The rollercoaster investment landscape of 2022 continued to fly off the rails last week with the news that FTX, one of the largest crypto exchanges led by wunderkind Sam Bankman-Fried, had been using customer deposits to make unauthorized trades.
This forced the firm into bankruptcy, put Bankman-Fried into the crosshairs of regulators, and shattered confidence once again in the burgeoning crypto industry. The image of cryptocurrencies as an asset class will be damaged for a long time. Stay away from crypto investing until the dust settles, as money will be flowing out of the space at least through the end of the year.
Crypto Money Flows to Gold
But where will that money go?
Investors had flocked to the crypto industry, particularly Bitcoin (BTC-USD), to defend against rising inflation that accelerated after the excessive money printing that happened post-Covid-19. If you cannot put your capital into crypto assets due to uncertainty about future regulation and the risk of total loss from exchange deposits being “stolen,” where can you go to find a place to store our wealth and keep your purchasing power in this current sticky inflationary environment?
Thankfully, there is an asset that has withstood the test of time, that defends against paper money debasement, and protects against inflation. John Maynard Keynes referred to it as a “barbarous relic.” That asset is gold and it is time to buy.
I see four major reasons to buy gold now. First, investors continue to look for a “store of value” asset because money printing is not going anywhere anytime soon. Gold will now see the reverse of money flows that had gone into the crypto space over the last several years. After the FTX debacle, investors will flock back to the safety of gold as they remain concerned about paper money debasement.
Santa Claus Seasonality Is Gold’s Friend
Secondly, gold is entering into its seasonally strong period for the year. Gold has been up in the month of December five years in a row and has also been higher in January seven of the last nine years. While investors often associate the Santa Claus rally with equities, gold historically has experienced many of these same inflows as investors re-position portfolios into year-end.
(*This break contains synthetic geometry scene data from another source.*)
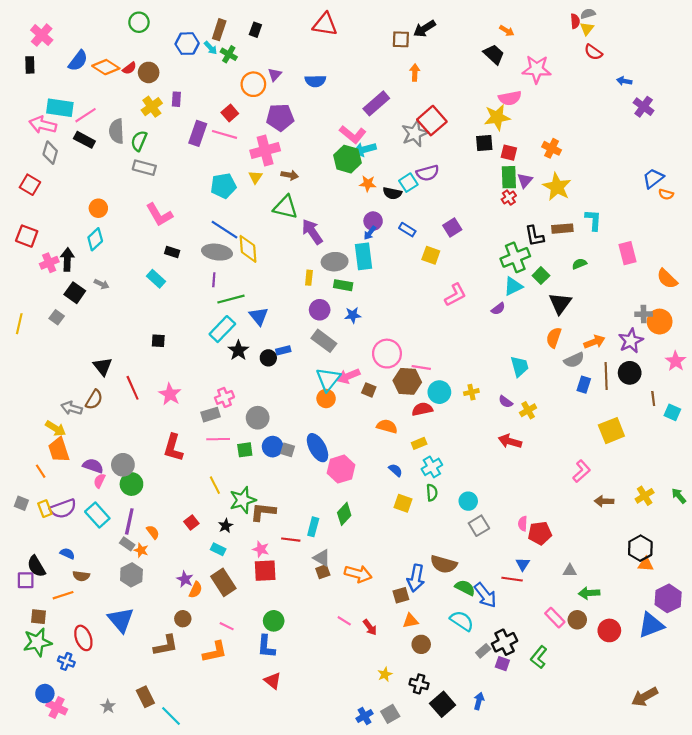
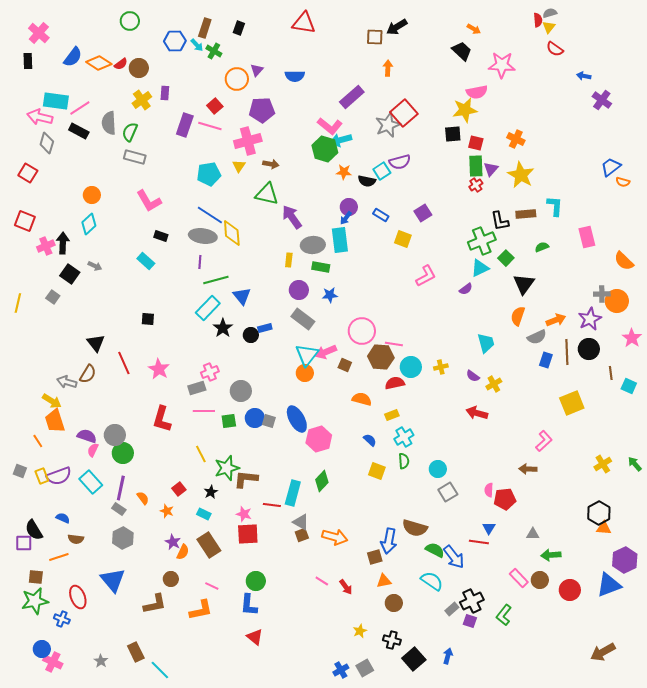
brown arrow: (604, 501) -> (528, 469), moved
cyan rectangle: (313, 527) -> (293, 493), size x1.4
orange star: (141, 550) -> (167, 511), moved

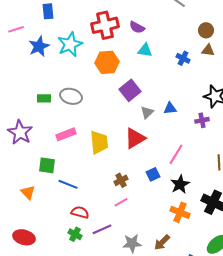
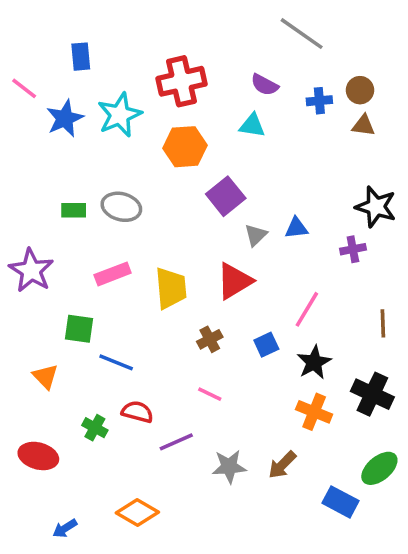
purple semicircle: (137, 27) -> (265, 85), moved
pink line: (16, 29) -> (24, 88), turned 56
blue cross: (183, 58) -> (319, 101), moved, turned -32
brown cross: (121, 180) -> (210, 339), moved
pink line: (121, 202) -> (210, 394), turned 56
green cross: (75, 234) -> (95, 428), moved

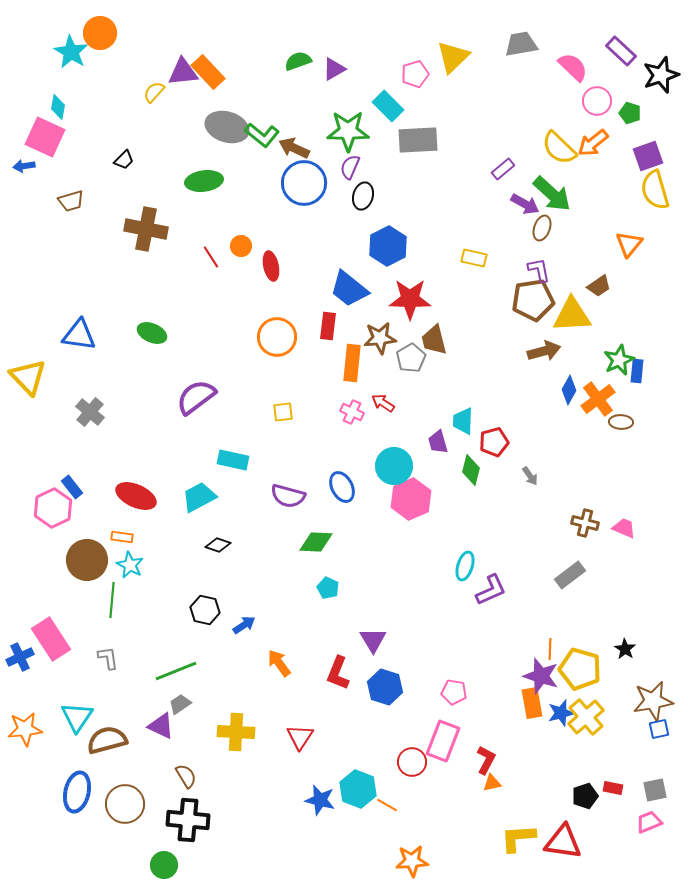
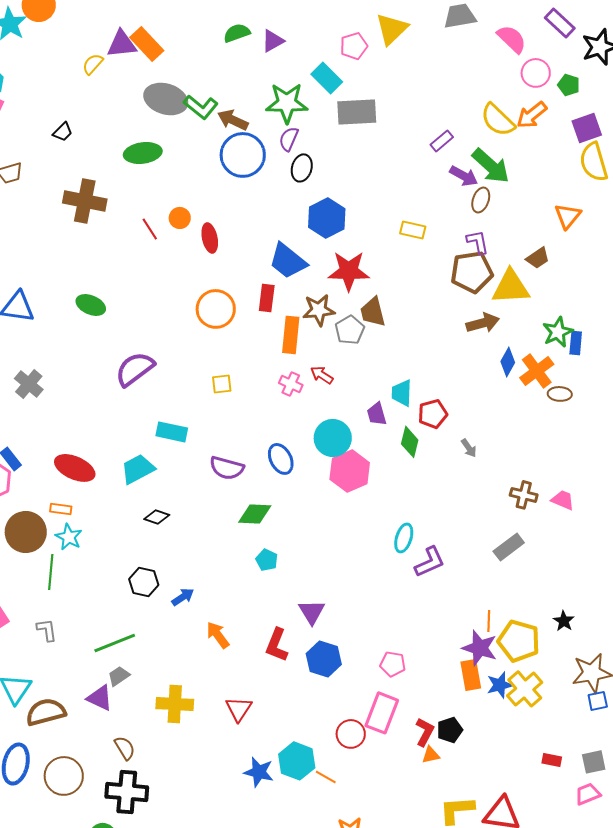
black pentagon: (585, 796) -> (450, 730), moved

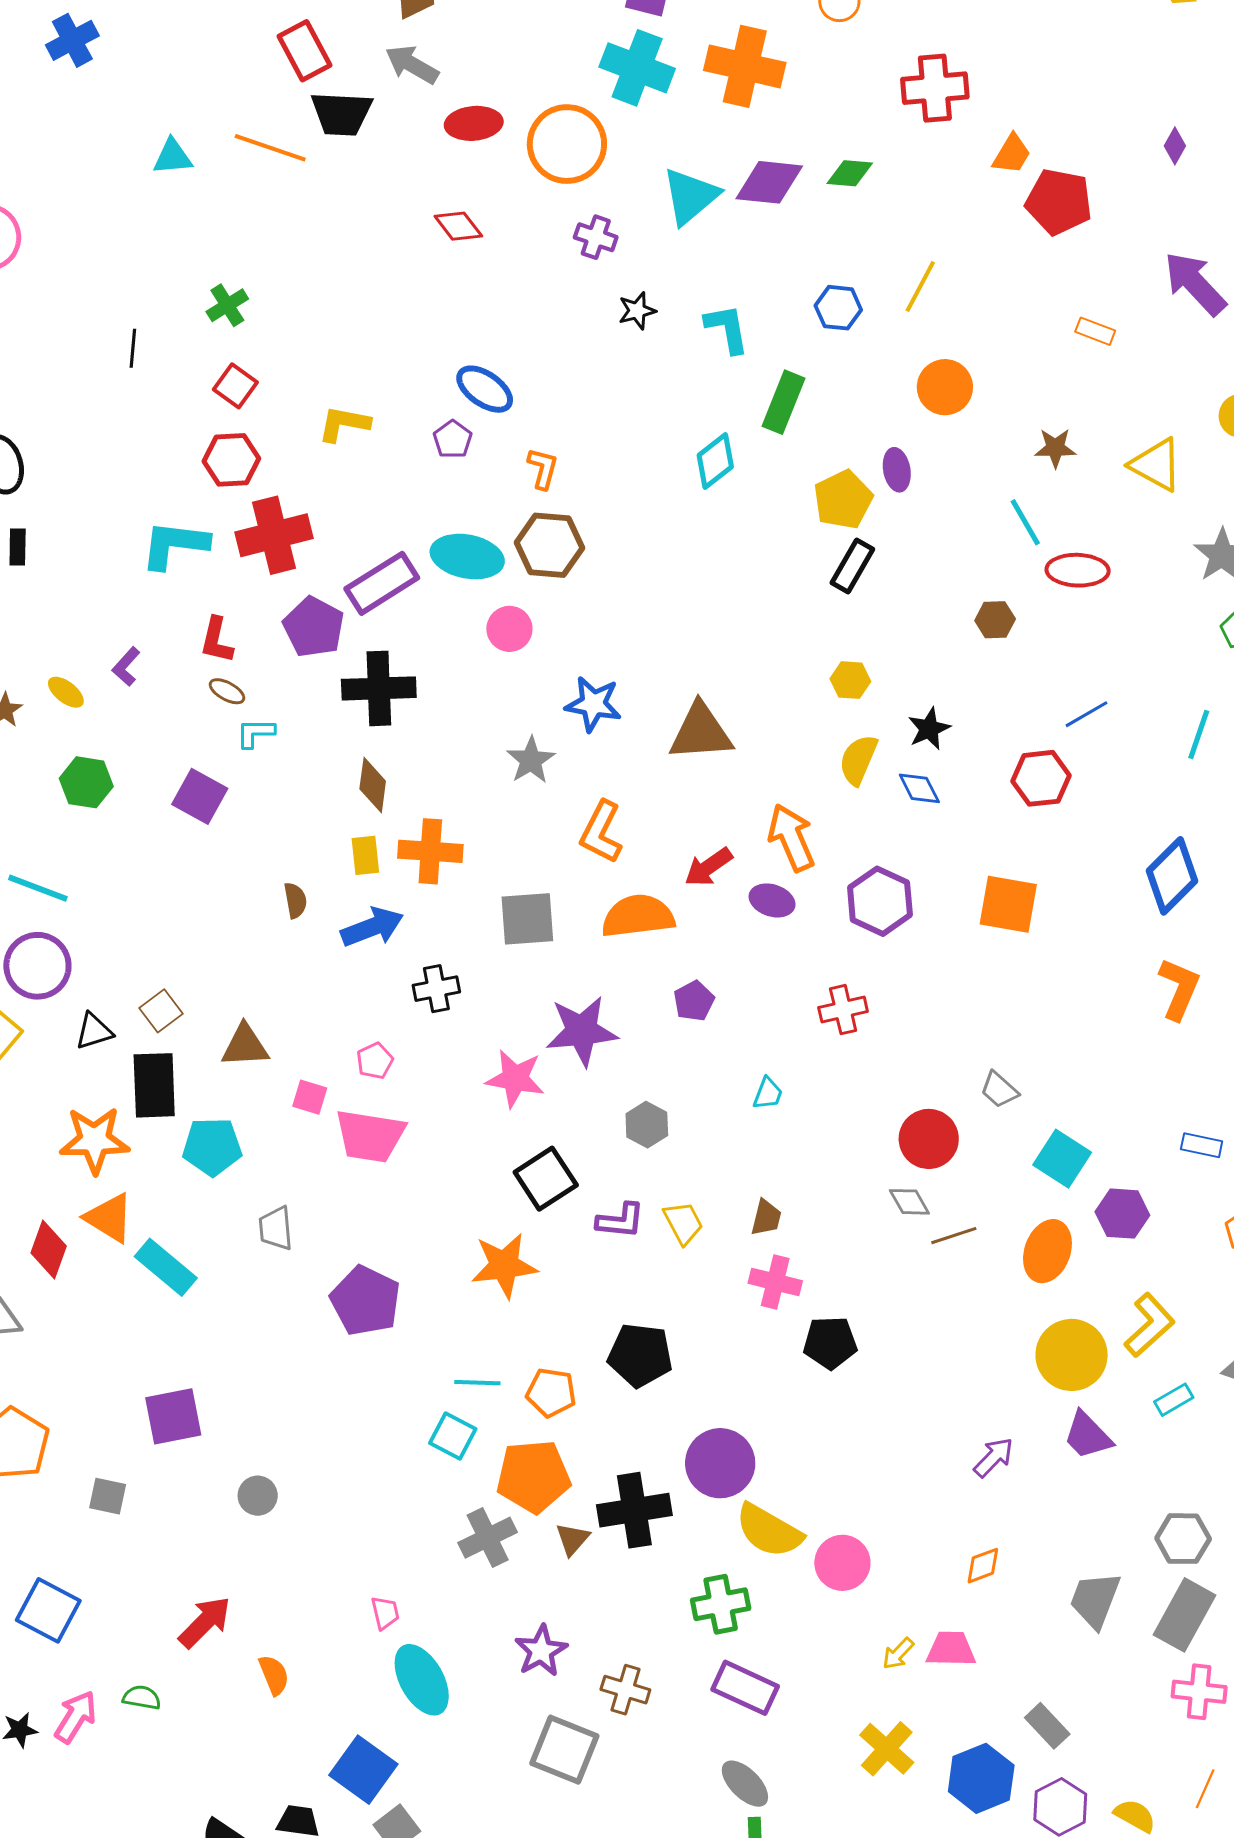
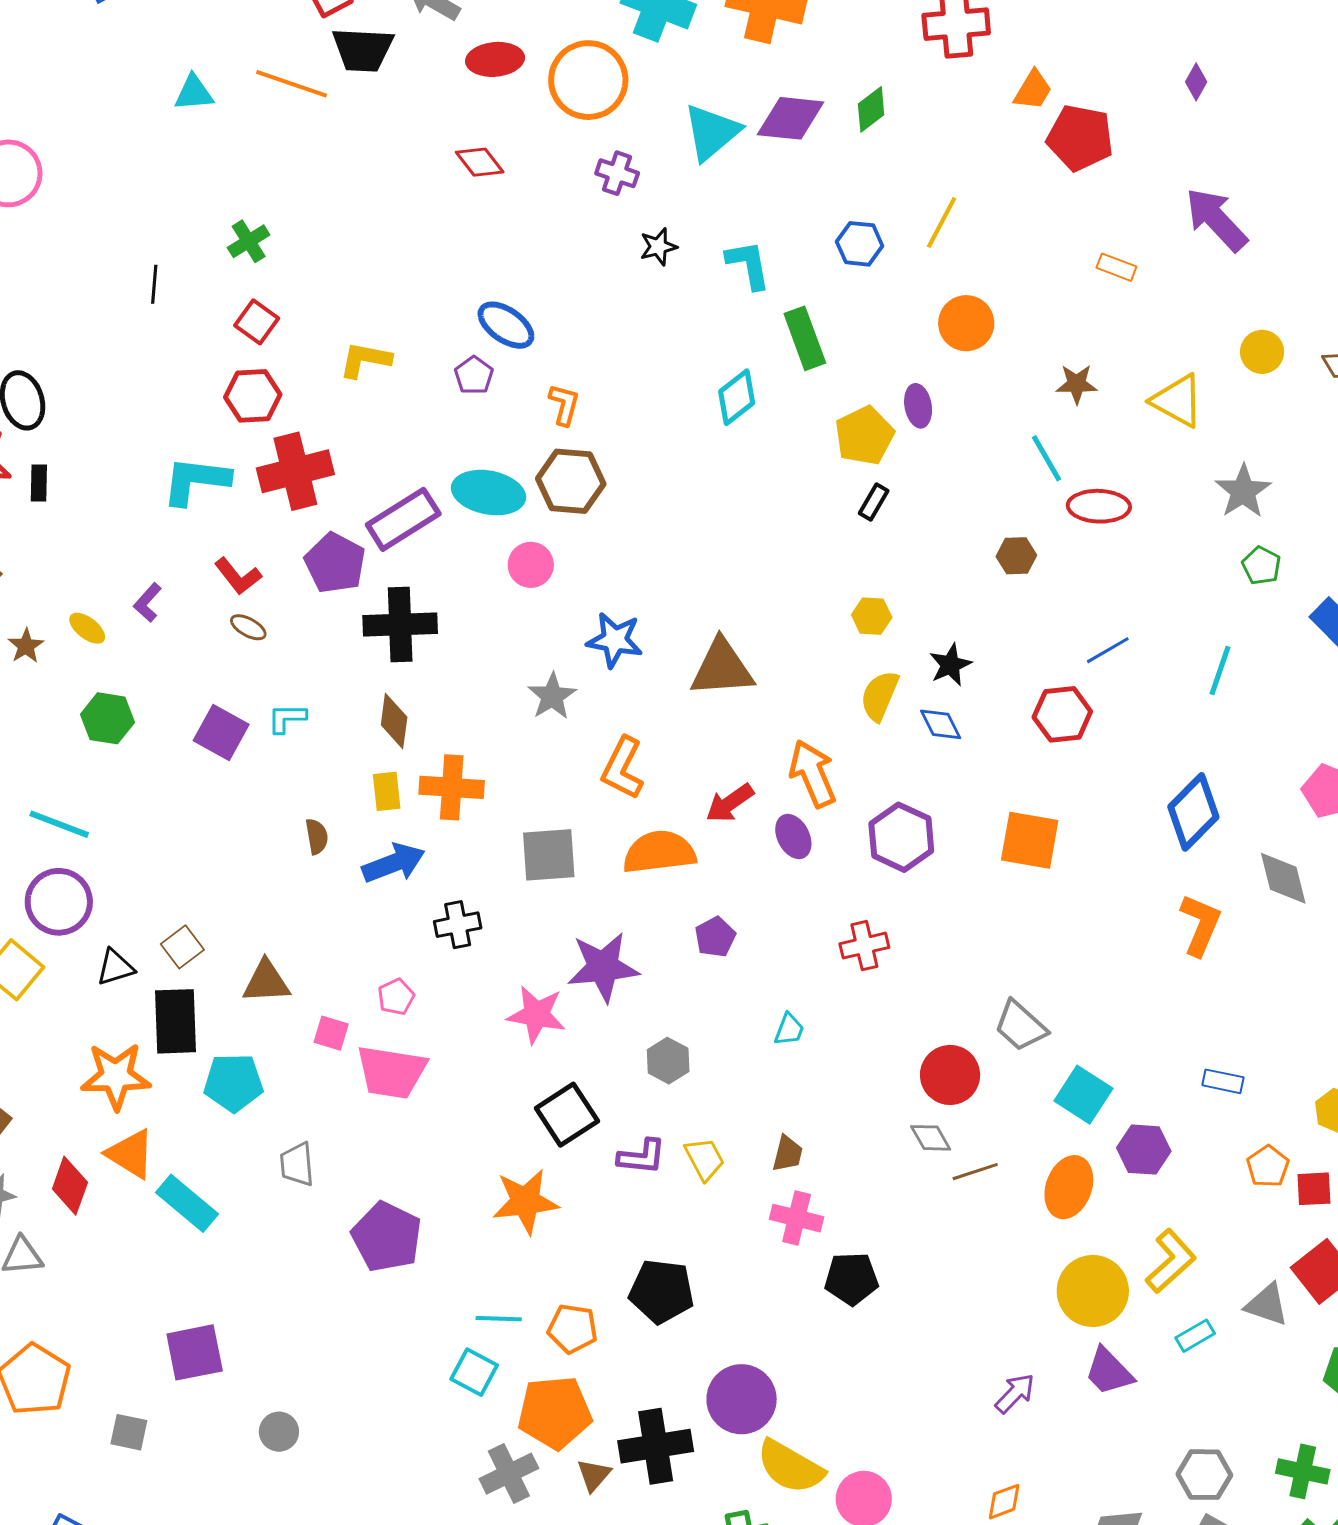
green diamond: (850, 173) -> (871, 109), turned -42
green rectangle: (784, 402) -> (805, 338), turned -42
black rectangle: (852, 566) -> (874, 502), size x0.7
red L-shape: (217, 640) -> (238, 576), turned -51
cyan L-shape: (255, 733) -> (287, 718), moved
purple ellipse: (772, 900) -> (793, 836), turned 45
gray trapezoid: (999, 1090) -> (1020, 1026), size x1.4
Third, this year has seen tremendous U.S. dollar strength on back of the interest rate hiking cycle from the Federal Reserve. This tightening has started to impact various parts of the economy, especially in interest-rate-sensitive sectors like housing and autos. I think the interest rate hikes will continue into early 2023 to keep trying to slow inflation, but eventually, concerns of a growth slowdown will take over and the Fed will likely pause its rate hiking agenda. Historically, gold tends to anticipate these changes in Federal Reserve policy and will start to outperform as investors begin to believe the Fed is closer to adding liquidity back to the system. As this liquidity will lead to a weaker dollar, gold will be a strong beneficiary.
Weaponization of the Dollar Aids Gold’s Allure
Lastly, with the war between Russia and Ukraine, the United States has weaponized the dollar by placing sanctions on Russia’s USD reserves for its behavior. As Russia has been forced to sell its commodities away from the U.S. dollar, it has increasingly been settling transactions in non-USD currencies like the Chinese yuan and Indian rupee, but is also looking to settle more transactions in gold.
Over time, as more foreign governments and central banks see how the United States can use its sanctioning power over the dollar to hamstring their ability to trade and to save, we will continue to see more of them using gold as a neutral settlement asset. Central banks, particularly in emerging markets, continue to accumulate gold as a store of value out of fear that at some point in the future, the United States may see them as a possible enemy actor.
Gold should have a place in everyone’s portfolio. One’s exposure should depend on the current risk observed in the financial system and the extent to which foreign governments and central banks will resort to money printing again to fix their problems. Amidst a slowing-growth world with still-elevated inflation, one that is deglobalizing and seeing a pick-up in geopolitical strain, gold is a must own.
Since central banks are likely to print money again, raising your exposure to gold here provides a great ballast to your portfolio and will protect you from inflation better than crypto assets ever could.
On the date of publication, Craig Shapiro held long positions in Bitcoin and gold. The opinions expressed in this article are those of the writer, subject to the InvestorPlace.com Publishing Guidelines.